The data generated is very slow -- meaning it takes a long time to actually get the original data, days & weeks. So, building a data set that is 50K in size is not feasible. I am using some of the Pro (running Pro 14.1.0) modeling functions to try and generate a model that not only predicts well the data, but also captures the structure within the data. Having a larger data set that mimics the original structure would be very helpful in improving the model. Increasing the sample size (including more train, validation, and test size as well) and capturing the structure of the data would help with training a better model -- at least I think.
It's not strictly a time series, although one could view it that way. The data events are not tied to each other in time, necessarily. Another poster suggested a time series analysis, which I will look into.

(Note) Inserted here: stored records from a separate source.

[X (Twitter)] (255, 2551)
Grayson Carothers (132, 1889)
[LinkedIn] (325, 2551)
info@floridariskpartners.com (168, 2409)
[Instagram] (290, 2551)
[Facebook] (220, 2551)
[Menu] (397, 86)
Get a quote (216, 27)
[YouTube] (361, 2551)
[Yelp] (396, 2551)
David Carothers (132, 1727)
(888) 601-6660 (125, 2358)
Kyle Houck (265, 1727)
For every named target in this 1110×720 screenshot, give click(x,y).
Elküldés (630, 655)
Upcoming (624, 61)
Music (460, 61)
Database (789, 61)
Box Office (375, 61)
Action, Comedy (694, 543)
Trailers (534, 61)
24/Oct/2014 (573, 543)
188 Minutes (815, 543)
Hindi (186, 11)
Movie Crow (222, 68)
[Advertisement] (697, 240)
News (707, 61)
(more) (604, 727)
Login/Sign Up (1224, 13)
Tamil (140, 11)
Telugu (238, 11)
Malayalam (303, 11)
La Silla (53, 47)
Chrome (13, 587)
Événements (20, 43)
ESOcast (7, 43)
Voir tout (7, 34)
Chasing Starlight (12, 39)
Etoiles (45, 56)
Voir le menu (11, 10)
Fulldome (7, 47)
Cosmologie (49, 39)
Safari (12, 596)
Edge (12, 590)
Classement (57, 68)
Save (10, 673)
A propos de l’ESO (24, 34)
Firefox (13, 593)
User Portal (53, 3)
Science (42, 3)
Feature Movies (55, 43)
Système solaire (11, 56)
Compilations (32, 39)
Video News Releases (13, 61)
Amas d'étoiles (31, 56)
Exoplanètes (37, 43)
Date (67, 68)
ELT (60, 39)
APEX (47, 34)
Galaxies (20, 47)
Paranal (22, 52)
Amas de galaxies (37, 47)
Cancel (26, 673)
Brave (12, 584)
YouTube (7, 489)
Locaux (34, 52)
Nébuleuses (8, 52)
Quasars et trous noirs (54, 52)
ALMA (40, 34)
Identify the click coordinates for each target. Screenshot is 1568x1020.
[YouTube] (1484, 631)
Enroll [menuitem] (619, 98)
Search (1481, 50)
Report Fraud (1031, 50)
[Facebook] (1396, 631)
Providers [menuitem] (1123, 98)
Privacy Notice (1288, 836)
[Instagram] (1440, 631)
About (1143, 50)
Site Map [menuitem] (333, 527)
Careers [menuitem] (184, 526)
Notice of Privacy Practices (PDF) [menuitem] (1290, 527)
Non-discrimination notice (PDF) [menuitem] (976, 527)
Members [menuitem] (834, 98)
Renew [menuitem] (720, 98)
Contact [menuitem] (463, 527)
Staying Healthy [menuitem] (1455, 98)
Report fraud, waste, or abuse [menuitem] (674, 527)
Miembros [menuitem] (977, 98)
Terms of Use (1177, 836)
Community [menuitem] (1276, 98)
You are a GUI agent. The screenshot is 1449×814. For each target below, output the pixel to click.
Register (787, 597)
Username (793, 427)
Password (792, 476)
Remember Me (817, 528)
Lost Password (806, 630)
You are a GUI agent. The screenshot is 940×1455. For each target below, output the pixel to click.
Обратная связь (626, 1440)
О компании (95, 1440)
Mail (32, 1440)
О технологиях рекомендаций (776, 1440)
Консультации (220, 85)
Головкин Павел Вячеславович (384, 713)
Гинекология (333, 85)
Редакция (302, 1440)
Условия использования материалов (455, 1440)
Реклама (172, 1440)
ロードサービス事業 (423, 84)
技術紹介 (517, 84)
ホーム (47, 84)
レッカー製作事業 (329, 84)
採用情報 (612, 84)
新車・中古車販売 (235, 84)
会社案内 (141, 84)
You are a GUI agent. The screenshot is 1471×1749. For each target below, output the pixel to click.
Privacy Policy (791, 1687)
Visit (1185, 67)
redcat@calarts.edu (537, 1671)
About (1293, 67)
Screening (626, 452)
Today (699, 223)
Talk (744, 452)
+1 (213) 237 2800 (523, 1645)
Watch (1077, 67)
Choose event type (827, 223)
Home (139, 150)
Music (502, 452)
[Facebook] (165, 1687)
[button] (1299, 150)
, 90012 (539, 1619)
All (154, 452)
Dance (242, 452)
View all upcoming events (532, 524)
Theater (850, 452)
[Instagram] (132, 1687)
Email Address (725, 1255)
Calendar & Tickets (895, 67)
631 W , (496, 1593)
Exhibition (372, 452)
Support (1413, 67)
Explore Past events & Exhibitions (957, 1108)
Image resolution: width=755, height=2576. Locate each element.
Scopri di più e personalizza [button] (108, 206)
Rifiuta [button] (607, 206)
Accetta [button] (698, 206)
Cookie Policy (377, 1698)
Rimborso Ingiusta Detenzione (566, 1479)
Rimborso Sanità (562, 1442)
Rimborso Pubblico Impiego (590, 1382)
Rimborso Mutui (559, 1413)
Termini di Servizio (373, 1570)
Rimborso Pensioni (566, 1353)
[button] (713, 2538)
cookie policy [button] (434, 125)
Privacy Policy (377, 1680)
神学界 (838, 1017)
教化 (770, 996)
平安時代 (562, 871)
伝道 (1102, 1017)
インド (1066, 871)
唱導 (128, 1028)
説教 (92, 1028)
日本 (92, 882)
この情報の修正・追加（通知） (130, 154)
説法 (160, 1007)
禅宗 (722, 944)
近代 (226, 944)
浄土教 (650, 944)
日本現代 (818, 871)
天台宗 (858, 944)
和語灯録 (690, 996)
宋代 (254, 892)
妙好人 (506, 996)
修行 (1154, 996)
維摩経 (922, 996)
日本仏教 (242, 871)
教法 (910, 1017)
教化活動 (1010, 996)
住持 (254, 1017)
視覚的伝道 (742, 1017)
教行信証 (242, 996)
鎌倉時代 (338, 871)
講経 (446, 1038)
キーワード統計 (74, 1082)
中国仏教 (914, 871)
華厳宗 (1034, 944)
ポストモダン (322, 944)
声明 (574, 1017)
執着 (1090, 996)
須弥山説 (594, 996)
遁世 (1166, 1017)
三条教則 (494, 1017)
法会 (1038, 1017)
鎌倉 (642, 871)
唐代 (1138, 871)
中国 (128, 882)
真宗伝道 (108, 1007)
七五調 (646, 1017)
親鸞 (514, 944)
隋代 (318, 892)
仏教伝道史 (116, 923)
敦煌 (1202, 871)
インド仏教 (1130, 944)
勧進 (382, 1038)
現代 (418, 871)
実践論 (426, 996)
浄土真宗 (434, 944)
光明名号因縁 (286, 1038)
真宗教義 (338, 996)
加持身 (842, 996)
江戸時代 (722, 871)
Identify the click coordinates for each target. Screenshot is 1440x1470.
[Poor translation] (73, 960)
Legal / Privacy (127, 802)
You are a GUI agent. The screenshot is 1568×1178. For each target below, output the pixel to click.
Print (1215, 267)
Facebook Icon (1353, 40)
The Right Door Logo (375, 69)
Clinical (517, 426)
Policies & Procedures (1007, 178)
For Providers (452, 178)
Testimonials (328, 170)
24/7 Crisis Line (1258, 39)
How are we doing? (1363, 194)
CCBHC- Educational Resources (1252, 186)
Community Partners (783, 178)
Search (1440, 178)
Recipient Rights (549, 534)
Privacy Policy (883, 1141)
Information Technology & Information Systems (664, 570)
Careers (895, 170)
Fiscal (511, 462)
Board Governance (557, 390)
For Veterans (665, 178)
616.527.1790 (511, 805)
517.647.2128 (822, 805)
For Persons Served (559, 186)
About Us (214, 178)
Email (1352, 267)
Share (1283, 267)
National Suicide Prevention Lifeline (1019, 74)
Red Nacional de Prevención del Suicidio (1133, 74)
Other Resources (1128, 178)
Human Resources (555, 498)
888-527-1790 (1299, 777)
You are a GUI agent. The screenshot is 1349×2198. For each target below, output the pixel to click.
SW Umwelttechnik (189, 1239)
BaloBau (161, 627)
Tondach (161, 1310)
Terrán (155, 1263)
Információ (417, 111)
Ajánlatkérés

Unfortunately, when I try to use the simulation feature of the Profiler and generate the larger data sets, the new output data doesn't show any of the related structure of the original data. I can build a new model on it that fits very well, but when I compare the new model to the original model (built on the original data), using the original data, the new model is not as good of a fit.
Sorry I can't be more specific, but I can't discuss the details of the data. I hope my comments make sense to the points you brought up.
Thanks!
From what I'm wanting to do, the simulation feature in Profiler seems the right way to go, but it's not giving me what I'm trying to get. The Platorm Simulation is definitely not the right way to go, or at least I can see how to adjust it to give me what I'm after.